Is this what it feels like to lose something she’d been afraid to hope was hers this whole time?
There’s some strange, ridiculous level of optimism that festers within her and convinces her that he’ll be back that very same night. He’ll find a way to evade his captor and turn the plane around so he can be with them again by the time the sun sets. Hope has always been dangerous and frivolous. Practicality is all that matters. Her upbringing drilled that into her. And yet she clings to it anyway, because letting it go feels too much like giving up on the one person she’s grown to trust amid the hellscape of this wasteland.
When night finally falls, and there is nothing but the sounds of the chickens pecking at the ground and goats vaulting off eachother, she urges Emma back into the house and tears her gaze away from the sky. The cold creeps in fast once the sun dips, seeping through her boots and stiffening her fingers until they ache. How much worse had it been for him up in Alaska, she wonders, smiling sadly as she imagines Wyatt coasting across the northern-lit sky.

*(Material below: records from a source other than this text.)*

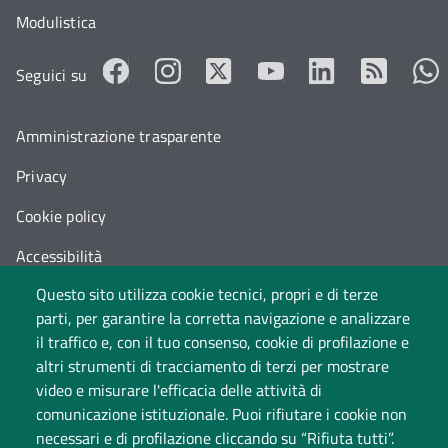
Modulistica
Seguici su
Amministrazione trasparente
Privacy
Cookie policy
Accessibilità
Questo sito utilizza cookie tecnici, propri e di terze
Cambia idea sui cookie
parti, per garantire la corretta navigazione e analizzare
Dati di monitoraggio
il traffico e, con il tuo consenso, cookie di profilazione e
altri strumenti di tracciamento di terzi per mostrare
video e misurare l'efficacia delle attività di
comunicazione istituzionale. Puoi rifiutare i cookie non
necessari e di profilazione cliccando su “Rifiuta tutti”.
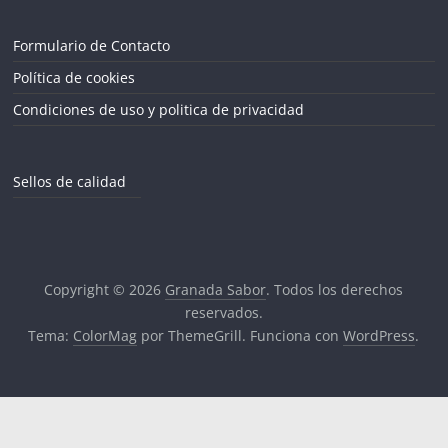
Formulario de Contacto
Política de cookies
Condiciones de uso y politica de privacidad
Sellos de calidad
Copyright © 2026
Granada Sabor
. Todos los derechos
reservados.
Tema:
ColorMag
por ThemeGrill. Funciona con
WordPress
.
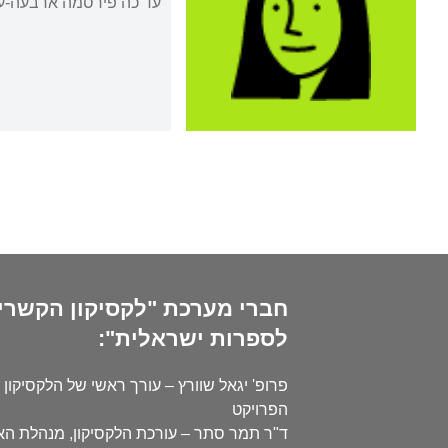
עד כה פירסמה ארבעה-עשר ספרי שי
חברי מערכת "לקסיקון הקשרי
לספרות ישראלית":
פרופ' יגאל שוורץ – עורך ראשי של הלקסיקון 
הפרויקט
ד"ר תמר סתר – עורכת הלקסיקון, מנהלת ה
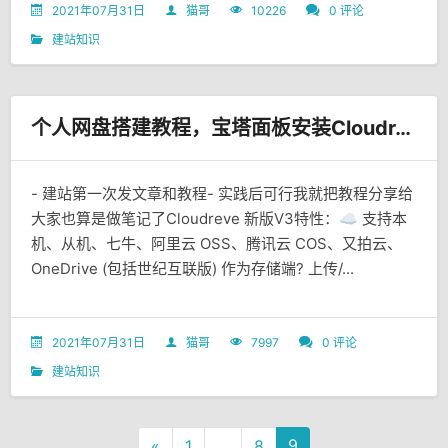
2021年07月31日
猫哥
10226
0 评论
建站知识
个人网盘搭建教程，宝塔面板安装Cloudreve – 支持本机、从机、七牛、阿里云 OSS、腾讯云 COS、又拍云、OneDrive
- 建站第一次发文章和教程- 实践后可行我就把教程分享给
大家也算是做笔记了Cloudreve 新版V3特性：☁️ 支持本
机、从机、七牛、阿里云 OSS、腾讯云 COS、又拍云、
OneDrive (包括世纪互联版) 作为存储端? 上传/...
2021年07月31日
猫哥
7997
0 评论
建站知识
9
«
1
...
8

“He’ll be back,” she tells her daughter. “Wyatt is nothing if not resourceful. He promised he would come back, and he will.”
If she repeats that mantra in her own head often enough, then it might turn into truth.
She expects questions from Emma that never manifest except for the one that’s hardest to answer.
“Why did Dad come back if he only left us again?”
Addison sighs. She’s done her best to shield her daughter from some of the more concerning aspects of their original group.‘Because he needed me to make more children’is the truth of the matter, but that blunt answer is far from what she should hear. “Your father has always been steadfast in his beliefs. He thought I might be useful to him. Then something more useful was offered in my place.”